Ce que l'on attend d'une nuit qui s'achève

1h
À retrouver dans l'émission

Où il sera question d'un film censuré, d'un étrange festival, d'une guerre sans fin, de murs franchissables, de la redéfinition d'une communauté, de Taïwan et de l'Europe, et de la mort annoncée des hipsters, et des prises jack.

Photo extraite du film Vote Off de Fayçal Hammoum (capture d'écran)
Photo extraite du film Vote Off de Fayçal Hammoum (capture d'écran)

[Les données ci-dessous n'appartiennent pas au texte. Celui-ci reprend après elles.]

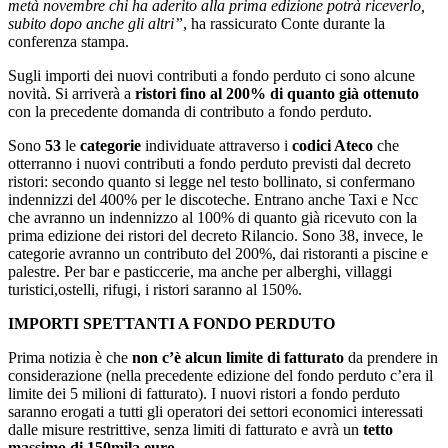
metà novembre chi ha aderito alla prima edizione potrà riceverlo,
subito dopo anche gli altri”
, ha rassicurato Conte durante la
conferenza stampa.
Sugli importi dei nuovi contributi a fondo perduto ci sono alcune
novità. Si arriverà a
ristori fino al 200% di quanto già ottenuto
con la precedente domanda di contributo a fondo perduto.
Sono
53
le
categorie
individuate attraverso i
codici Ateco
che
otterranno i nuovi contributi a fondo perduto previsti dal decreto
ristori: secondo quanto si legge nel testo bollinato, si confermano
indennizzi del 400% per le discoteche. Entrano anche Taxi e Ncc
che avranno un indennizzo al 100% di quanto già ricevuto con la
prima edizione dei ristori del decreto Rilancio. Sono 38, invece, le
categorie avranno un contributo del 200%, dai ristoranti a piscine e
palestre. Per bar e pasticcerie, ma anche per alberghi, villaggi
turistici,ostelli, rifugi, i ristori saranno al 150%.
IMPORTI SPETTANTI A FONDO PERDUTO
Prima notizia è che
non c’è alcun limite di fatturato
da prendere in
considerazione (nella precedente edizione del fondo perduto c’era il
limite dei 5 milioni di fatturato). I nuovi ristori a fondo perduto
saranno erogati a tutti gli operatori dei settori economici interessati
dalle misure restrittive, senza limiti di fatturato e avrà un
tetto
massimo di 150mila euro.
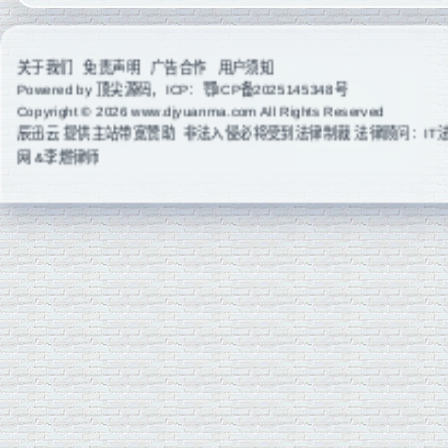
关于我们
免责声明
广告合作
用户须知
Powered by
顶尖源码
，ICP：
鄂ICP备2025145348号
Copyright © 2026 www.djyuanma.com All Rights Reserved
辰迅云
提供主站带宽赞助 非法入侵必将受到法律制裁 法律顾问：IT
网 &李燃律师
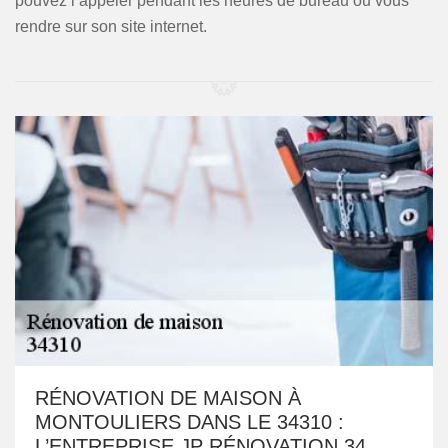
pouvez l’appeler pendant les heures de bureau ou vous
rendre sur son site internet.
RÉNOVATION DE MAISON À
MONTOULIERS DANS LE 34310 :
L’ENTREPRISE JP RÉNOVATION 34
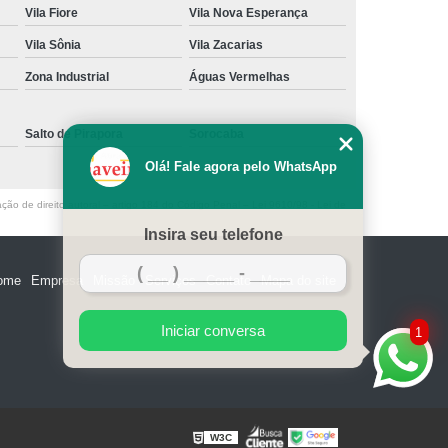
Vila Fiore
Vila Nova Esperança
e Madeira
Miolo de Fechadura de Portão
Vila Sônia
Vila Zacarias
e Alumínio
Miolo de Fechadura Tetra
Zona Industrial
Águas Vermelhas
Miolo Fechadura Manutenção
 de Vidro
Miolo para Fechadura
Salto de Pirapora
Sorocaba
Fechadura com Segredo Numérico
Olá! Fale agora pelo WhatsApp
egredo para Porta de Madeira
ação de direito autoral – artigo 184 do Código Penal –
Lei 9610/98 - Lei de
m Segredo
Fechadura de Segredo
Insira seu telefone
ra Segredo Porta
Segredo da Fechadura
ome
Empresa
Missão
Serviços
Contato
Mapa do site
 Fechadura
Troca de Segredo de Fechadura
e Segredo Fechadura
Iniciar conversa
1
W3C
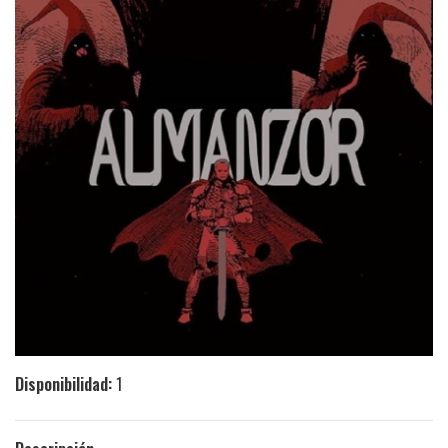
Disponibilidad:
1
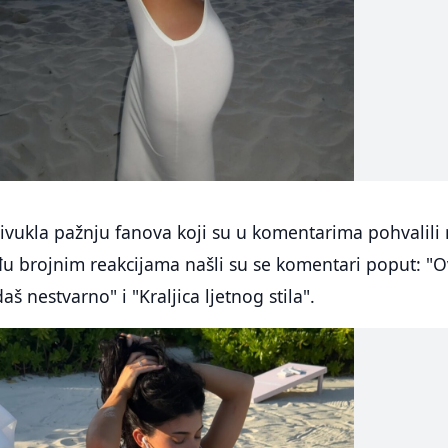
ivukla pažnju fanova koji su u komentarima pohvalili
u brojnim reakcijama našli su se komentari poput: "O
aš nestvarno" i "Kraljica ljetnog stila".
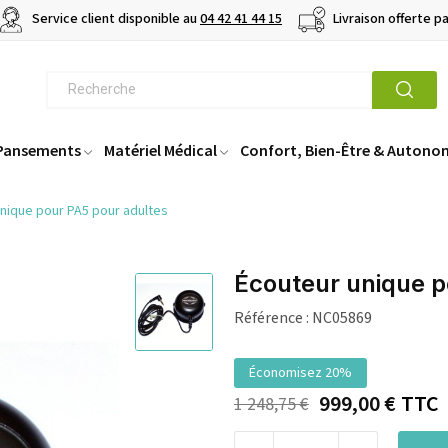
Service client disponible au
04 42 41 44 15
Livraison offerte p
 Pansements
Matériel Médical
Confort, Bien-Être & Autono
nique pour PA5 pour adultes
Écouteur unique p
Référence :
NC05869
Économisez 20%
999,00 €
TTC
1 248,75 €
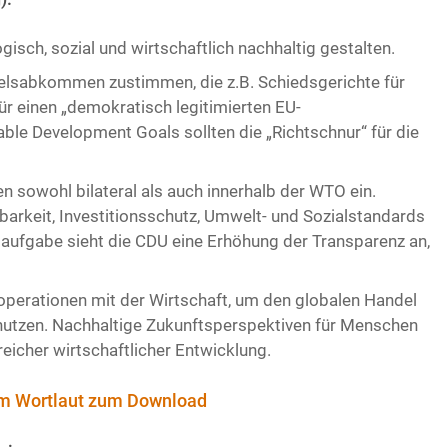
ch, sozial und wirtschaftlich nachhaltig gestalten.
elsabkommen zustimmen, die z.B. Schiedsgerichte für
ür einen „demokratisch legitimierten EU-
able Development Goals sollten die „Richtschnur“ für die
 sowohl bilateral als auch innerhalb der WTO ein.
arkeit, Investitionsschutz, Umwelt- und Sozialstandards
elaufgabe sieht die CDU eine Erhöhung der Transparenz an,
operationen mit der Wirtschaft, um den globalen Handel
nutzen. Nachhaltige Zukunftsperspektiven für Menschen
eicher wirtschaftlicher Entwicklung.
 im Wortlaut zum Download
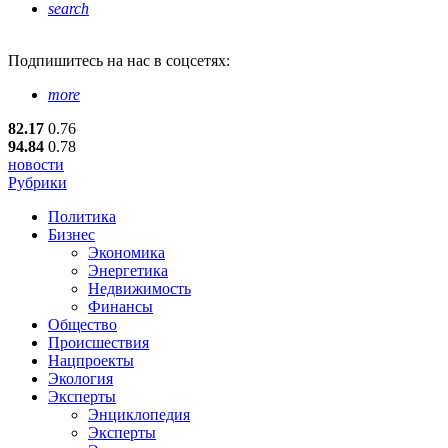
search
Подпишитесь
на нас в соцсетях:
more
82.17
0.76
94.84
0.78
новости
Рубрики
Политика
Бизнес
Экономика
Энергетика
Недвижимость
Финансы
Общество
Происшествия
Нацпроекты
Экология
Эксперты
Энциклопедия
Эксперты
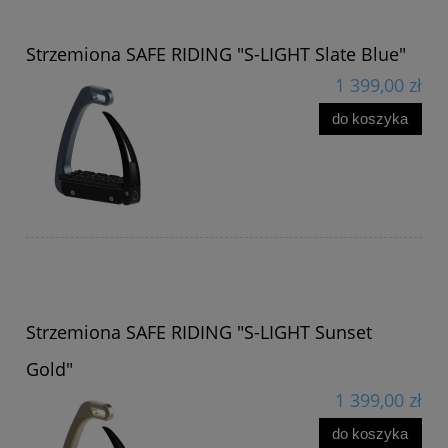
Strzemiona SAFE RIDING "S-LIGHT Slate Blue"
1 399,00 zł
do koszyka
Strzemiona SAFE RIDING "S-LIGHT Sunset
Gold"
1 399,00 zł
do koszyka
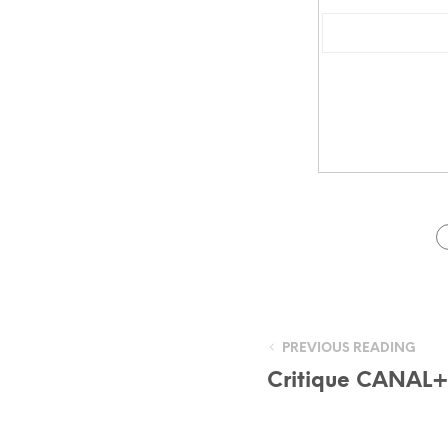
PREVIOUS READING
Critique CANAL+ 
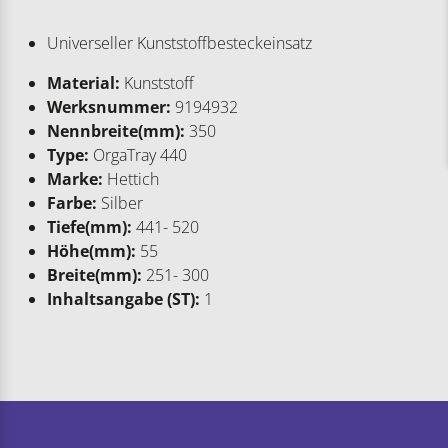
Universeller Kunststoffbesteckeinsatz
Material:
Kunststoff
Werksnummer:
9194932
Nennbreite(mm):
350
Type:
OrgaTray 440
Marke:
Hettich
Farbe:
Silber
Tiefe(mm):
441- 520
Höhe(mm):
55
Breite(mm):
251- 300
Inhaltsangabe (ST):
1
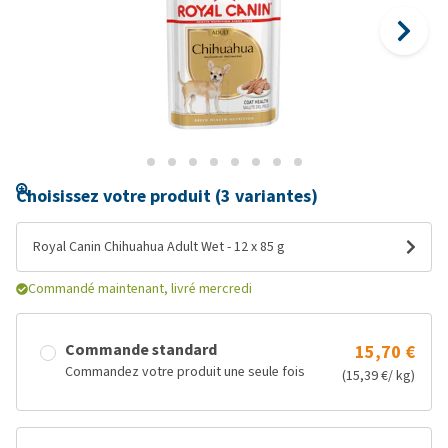
Choisissez votre produit (3 variantes)
Royal Canin Chihuahua Adult Wet - 12 x 85 g
Commandé maintenant, livré mercredi
Commande standard
15,70 €
Commandez votre produit une seule fois
(15,39 €/ kg)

Aujourd’hui, notre image du jour, est une image interdite. Alors raison de plus pour vous la montrer ici. Il s’agit de l’image d’un film. Un bureau de vote, avec toute l’impersonnalité qu’un tel lieu peut supposer. Des murs blancs, des bancs d’écolier en bois, chaises en métal et en plastique beige, et tout au fond deux isoloirs aux rideaux gris tirés. A côté de ces isoloirs, une porte ouverte sur l’extérieur, on y voit des gens qui attendent sans savoir combien ils sont. Le fait est simplement qu’ils refusent d’entrer. Ils refusent, tant qu’il y aura une caméra pour filmer. C’est du moins ce que dit un homme présent dans le bureau, hors champs. En face de lui, face caméra, une homme mince, cheveux grisonnants, gilet vert, voix douce et calme, défend le réalisateur : « laisse le filmer à sa guise où est le problème ? » lance-t-il doucement. Il ajoute plus loin non sans une pointe d’ironie, « Ils disent que c’est la démocratie non ? Alors laisse la démocratie se voir. » Hier soir, c’est le ministère de la culture algérien qui n’a pas voulu laisser la démocratie se voir. A l’issue de cette élection en 2014, le président Bouteflika a recueilli plus de 80% des voix. _Vote Off_, le documentaire de Faycal Hammoum n’a pas reçu son visa d’exploitation. La première était prévue aujourd’hui à 17h aux Rencontres cinématographiques de Bejaia. Première annulée donc. Un film sur une Algérie qui se cherche une bouffée d’air politique, et des raisons de croire en leur voix. Alors ce matin, c’est aussi à cela, croire en sa voix, que va servir cette première heure de radio.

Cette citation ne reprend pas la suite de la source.